Witness Arnon:  Unfortunately there were no protests.
Croatia was definitely a Catholic state.  Not even the
Catholic Church in Zagreb said one word against the
deportations and sufferings of the Jews.

Q. As far as you know, was there any connection - and if
there was, what was the connection - between these
occurrences and the Germans?

A. I know.  As I had to be at the Gestapo every day and to
report daily to the Directorate for Public Order and
Security, we knew approximately when the deportations would
begin, and we also knew that this was done at the order of
the Germans.

Q. You have told the Court about your connections with the
Joint.  Did these connections take you to Hungary?

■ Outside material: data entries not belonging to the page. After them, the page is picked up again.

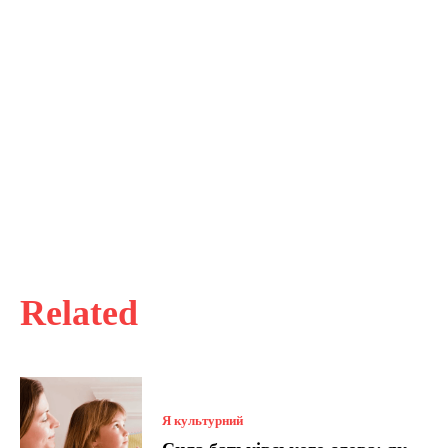
Related
Я культурний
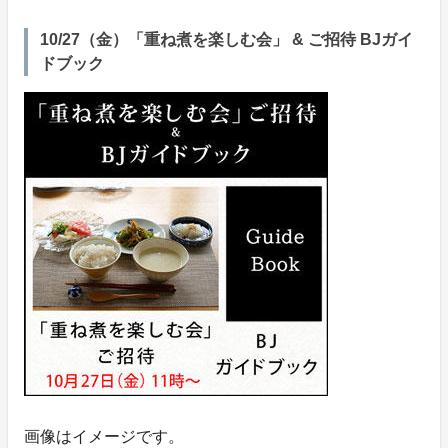
10/27（金）「重ね煮を楽しむ会」 & ご招待 BJガイ
ドブック
画像はイメージです。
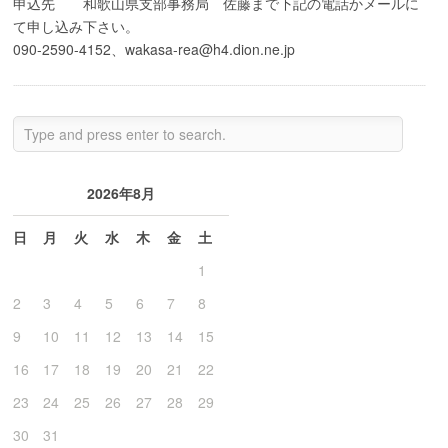
申込先 和歌山県支部事務局 佐藤まで下記の電話かメールに
て申し込み下さい。
090-2590-4152、wakasa-rea@h4.dion.ne.jp
2026年8月
日
月
火
水
木
金
土
1
2
3
4
5
6
7
8
9
10
11
12
13
14
15
16
17
18
19
20
21
22
23
24
25
26
27
28
29
30
31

A. When the situation, especially in the Jasenovac camp,
became catastrophic, the Representative of the Gestapo in
Zagreb, Mueller, ordered me to get in touch with the Joint,
and when I said that there was no Joint in Zagreb and that
the nearest connection was in Budapest, I was ordered to go
to Budapest.

Q. When did you arrive in Hungary?

A. I was in Budapest three times.  I was in Budapest in
June, when I obtained funds for food for those deported to
Jasenovac.  I was in contact by telephone with Portugal,
with the Representative of the Joint, Dr. Joseph Schwartz
(now the Vice-President of the Bond Drive), and from there I
obtained money for the camps.  Then I was in Budapest again
at the beginning of January and at the end of April 1942,
always for the same purpose.

Q. Did you organize food consignments for the detainees in
the camps?

A. We bought up waggonloads of food in Zagreb, of course at
exorbitant prices, and sent them on to the camps.
Unfortunately the deportees or the detainees in the camps
were those who benefited the least, because the Ustashi
pillaged most of the consignments.

Q. Mr. Arnon, what do you know about a plan to send fifty
children to Palestine?

A. In July 1941 the council of the Jewish Community decided
to submit an application to Minister Artukovic in which we
asked to send fifty children to Palestine, whose parents had
already been deported or were about to be deported.  I also
talked with Gestapo Representative Mueller about this
matter, and within 48 hours we received a positive reply, on
condition that we state the children's addresses.  We
prudently gave the address of the Jewish Community.  Within
another 48 hours we were ordered to give the real addresses,
and we had to comply.  On 22 November 1941, when I was
released after 100 days of detention, I learned that only
eleven children could be sent off, the others had been
caught and put to death.

Q. You were arrested on 15 August, Mr. Arnon?

A. Yes.

Q. Why were you arrested?

A. From the very beginning we made efforts to supply the
Jasenovac camp with food and other supplies.  So I was
engaged in dispatching the first boxes, together with Dr.
Breier, the Community physician.  While we were thus
occupied, a young man in Ustashi uniform came to the
Community offices and told us that he had visited Jasenovac.
Conditions in Jasenovac were such that one had to see to it
that food parcels were sent, especially sanitary supplies
for women, and he offered to help us with this.

Q. What happened next?

A. He actually left with two big boxes - and a few days
later I was arrested.

Q. What was the connection?

A. In the course of five hours of examination during the
night, under terrible ill-treatment, I learned that this
person was a communist who had smuggled thousands of
communist leaflets into these same boxes.  In answer to the
question from the examining official where he obtained the
boxes, he said, of course, from me, and so it had to be
assumed that he also received the leaflets from me.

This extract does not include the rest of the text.